Pero ya en la primera escena, la aparición de un inmigrante asiático, vendedor ambulante con papeles falsos, anuncia que personajes de otro mundo se han inmiscuido, como fantasmas, en esa foto de medio siglo atrás. Unas escenas más adelante se suman a la foto un grupo de inmigrantes provenientes de Gabón, extraviados en un container, camino a Londres. “Armado y peligroso”, dicen las primeras planas de los diarios sobre el chico que escapa de la policía, y poco después se verán, en un noticiero de televisión, imágenes de la represión policial a un campamento de refugiados, a kilómetros de allí, en Calais. Una represión tan real que un documental exhibido el año pasado en el Bafici (Qu’ils reposent en révolte) está enteramente dedicado a ese episodio.
El cine de Kaurismäki, que en su etapa clásica halló en el absurdo y en un romanticismo de fondo, cuidadosamente acidificado, vías de escape (o de consuelo) ante el fatalismo dominante, a partir de El hombre sin pasado, no por nada su película más vista, fue dejando entrar dosis de esperanza hasta entonces impensadas. Dando un paso más en ese sentido, la solidaridad vecinal de El puerto, la camaradería popular frente al despiadado poder político, el deseo de esperanza a toda costa –al precio del cuento de hadas– arrima el cine de Kaurismäki, caracterizado hasta ahora por su austeridad, ironía y pesimismo, a zonas que parecían muy distantes: la idealizada Marsella popular de Marius y Jeannette y otras películas de Robert Guédiguian (no por nada aparece aquí Jean-Pierre Darroussin, uno de sus iconos) y hasta la combativa Gran Bretaña proletaria de Ken Loach, a quien no casualmente el creador de los Leningrad Cowboys cita con asiduidad en entrevistas recientes.

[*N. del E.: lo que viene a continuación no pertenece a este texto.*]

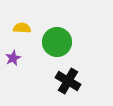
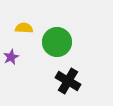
yellow semicircle: moved 2 px right
purple star: moved 2 px left, 1 px up
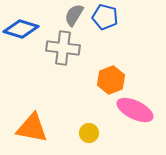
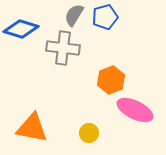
blue pentagon: rotated 30 degrees counterclockwise
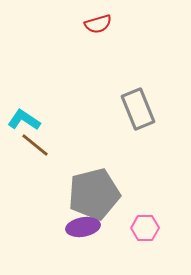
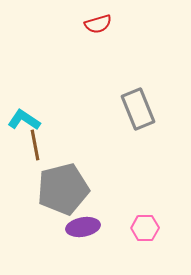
brown line: rotated 40 degrees clockwise
gray pentagon: moved 31 px left, 5 px up
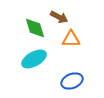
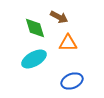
orange triangle: moved 3 px left, 4 px down
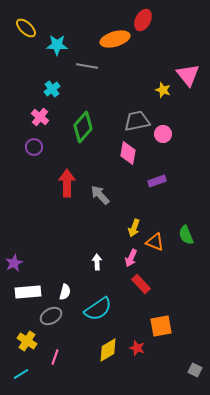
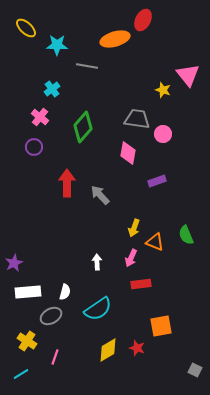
gray trapezoid: moved 2 px up; rotated 20 degrees clockwise
red rectangle: rotated 54 degrees counterclockwise
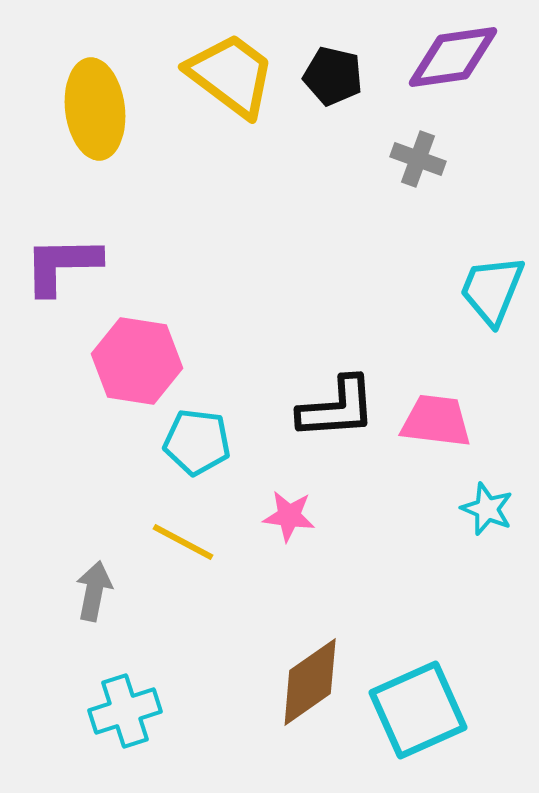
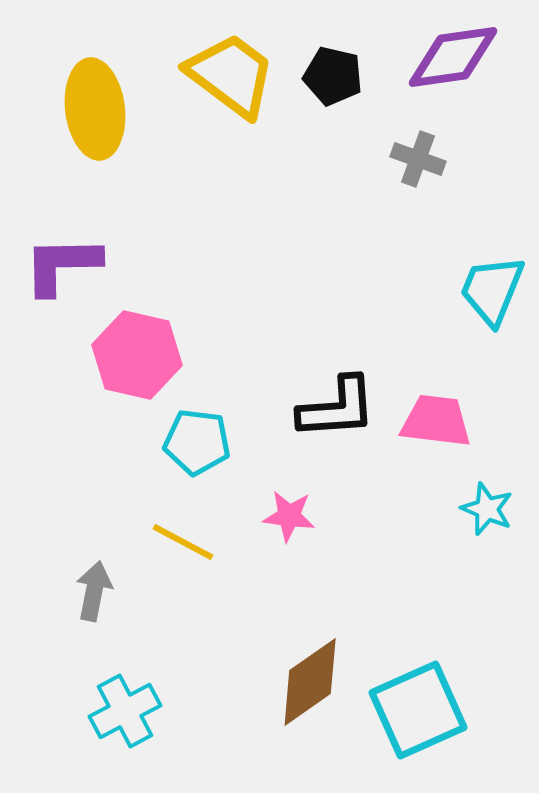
pink hexagon: moved 6 px up; rotated 4 degrees clockwise
cyan cross: rotated 10 degrees counterclockwise
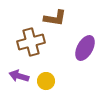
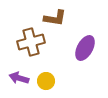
purple arrow: moved 2 px down
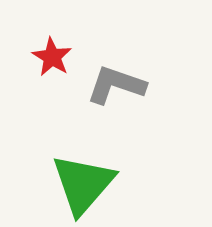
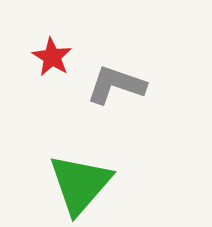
green triangle: moved 3 px left
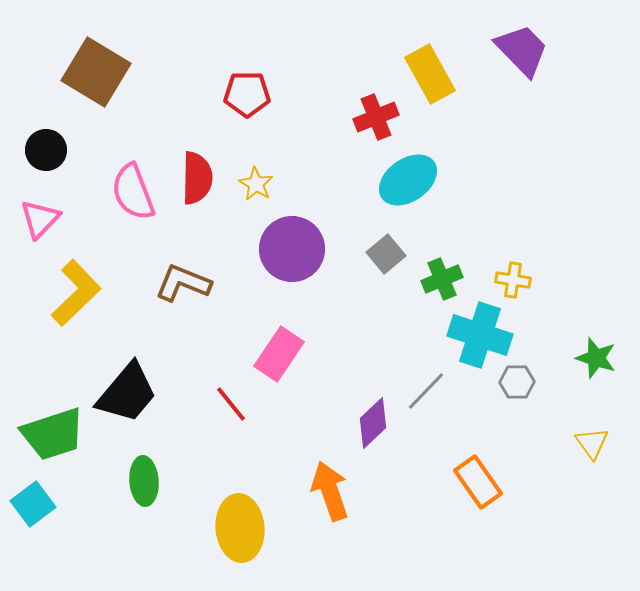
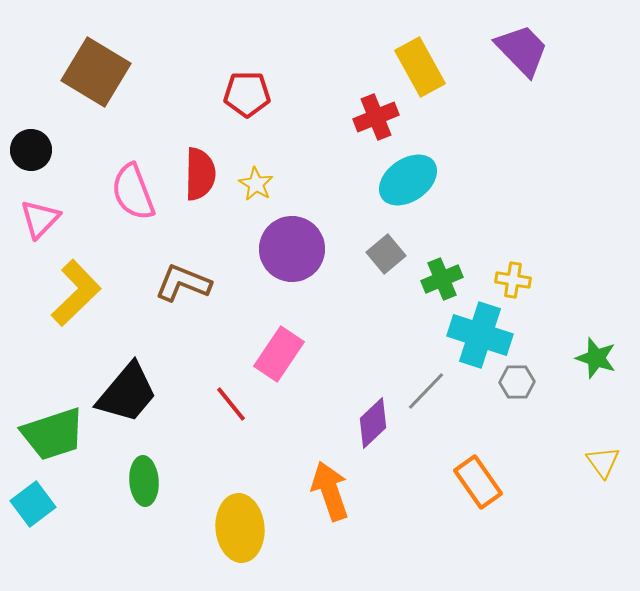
yellow rectangle: moved 10 px left, 7 px up
black circle: moved 15 px left
red semicircle: moved 3 px right, 4 px up
yellow triangle: moved 11 px right, 19 px down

En paralelo con el costado social-solidario, El puerto narra una segunda historia: la de la relación amorosa entre el zapatero y su esposa (Kati Outinen, emblema definitivo del cine de Kaurismäki), que conduce de lleno a lo que podría llamarse “melodrama hospitalario”. A diferencia de melodramas previos (La muchacha de la fábrica de fósforos, Juha sobre todo), caracterizados por su seca crueldad, asoma aquí una corriente sentimental, que vincula a Kaurismäki con otro referente que parecía poco afín. Si su cine siempre fue, por su hierático estoicismo, keatoniano, la sentimentalidad de El puerto explica que el realizador más influyente sobre Kaurismäki sea en la actualidad, según él mismo ha confesado en entrevistas, el Chaplin de Luces de la ciudad o Candilejas.
Pero la crudeza à la Bresson sigue estando. No sólo en la frontalidad de la cámara y los brazos frecuentemente caídos de sus personajes, sino en la búsqueda de pureza visual que lo lleva a relacionar objetos y miradas, en planos-detalle brutalmente fijos y por cortes abruptamente directos, para extraer de allí sentidos. Véase la primera escena, con su ecuación: mirada hacia abajo del protagonista + zapatillas de los paseantes + caja y pomadas de lustrar, que presenta en tres planos personaje y situación. O el otro sorprendente plano-detalle, que revela esa variante del “en casa de herrero, cuchillo de palo” que es un zapatero de zapatos sucios.